Le tonalità fredde, che comprendono verde, blu, viola e tutti i colori del mare, del cielo e della natura, aiutano a rilassarsi, favorendo il riposo e stimolando la creatività. Sono pertanto adatte a camere, camerette, ma anche ai bagni e vanno benissimo in ambienti luminosi, come quelli esposti direttamente a Sud.

Le tonalità neutre, dal bianco al grigio chiaro, passando per il panna ed il beige, sono indicate in ambienti con poca illuminazione, poiché aiutano ad amplificarne la luminosità, donando un senso di quiete e freschezza.

Colore e risparmio energetico

Eccoci infine ad analizzare l’influenza del colore sotto il profilo vista energetico, che sebbene non sia il primo dei pensieri quando si sceglie il colore per le proprie pareti non rappresenta di certo una novità ed anche nell’attuale bioedilizia il colore assume un ruolo di primaria importanza, specie per ciò che concerne l’involucro esterno, in particolare facciate, aggetti e coperture.

Avete presente le costruzioni bianche ad Otranto, o le casette bianche, con tetti, infissi e dettagli celesti tipiche delle isole greche?
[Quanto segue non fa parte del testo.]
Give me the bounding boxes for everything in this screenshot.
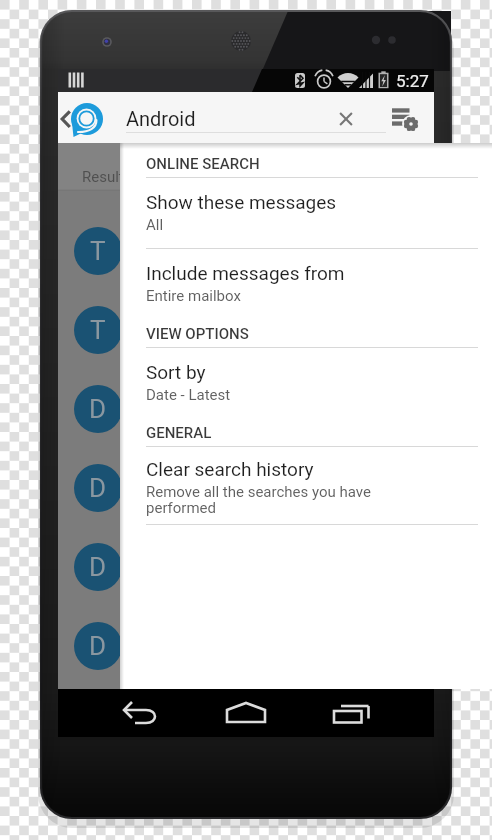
- button[interactable]: Search options: [384, 92, 434, 143]
- button[interactable]: Back: [58, 92, 108, 143]
- staticText: ONLINE SEARCH: [146, 155, 260, 173]
- button[interactable]: Clear search: [326, 92, 366, 143]
- button[interactable]: Include messages from: [120, 249, 492, 319]
- staticText: VIEW OPTIONS: [146, 325, 249, 343]
- button[interactable]: Sort by: [120, 348, 492, 418]
- staticText: Clear search history: [146, 458, 314, 480]
- button[interactable]: Home: [210, 689, 282, 737]
- staticText: 5:27: [396, 71, 429, 91]
- staticText: Remove all the searches you have perform…: [146, 483, 438, 517]
- staticText: T: [90, 315, 106, 345]
- staticText: Include messages from: [146, 262, 345, 284]
- staticText: Entire mailbox: [146, 287, 241, 305]
- button[interactable]: Recent apps: [316, 689, 388, 737]
- staticText: Android: [126, 107, 196, 130]
- staticText: T: [90, 236, 106, 266]
- staticText: Sort by: [146, 361, 206, 383]
- button[interactable]: Back: [105, 689, 177, 737]
- staticText: All: [146, 216, 164, 234]
- staticText: GENERAL: [146, 424, 212, 442]
- staticText: D: [89, 631, 107, 661]
- staticText: Date - Latest: [146, 386, 231, 404]
- staticText: Results: [82, 168, 132, 186]
- button[interactable]: Clear search history: [120, 447, 492, 524]
- staticText: D: [89, 552, 107, 582]
- button[interactable]: Show these messages: [120, 178, 492, 248]
- staticText: D: [89, 473, 107, 503]
- staticText: D: [89, 394, 107, 424]
- staticText: Show these messages: [146, 191, 337, 213]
Nelle località più meridionali, caratterizzate da un clima caldo e dalla presenza costante del sole, l’adozione di murature bianche permette di riflettere il più possibile il calore durante la giornata; smaltendo poi di notte, come radiazione infrarossa, il calore accumulato durante le ore diurne. Al contrario qualora si desideri accumulare calore si sfruttano colorazioni scure: il nero in particolare viene adottato anche nei cosiddetti sistemi passivi di captazione solare, come ad esempio nei muri di Trombe.

Insomma, il colore delle pareti di casa, sia interne che esterne, è determinante sotto molteplici aspetti e non va assolutamente sottovalutato, merita un approfondimento ed una scelta ben ponderata, anche a seconda di come ogni superficie è esposta alla luce.

Un ultimo consiglio: fate attenzione a non esagerare con l’utilizzo del colore sulle pareti, specie se decidete di optare per tinte molto particolari e alla moda, presto potrebbero finire per stufarvi!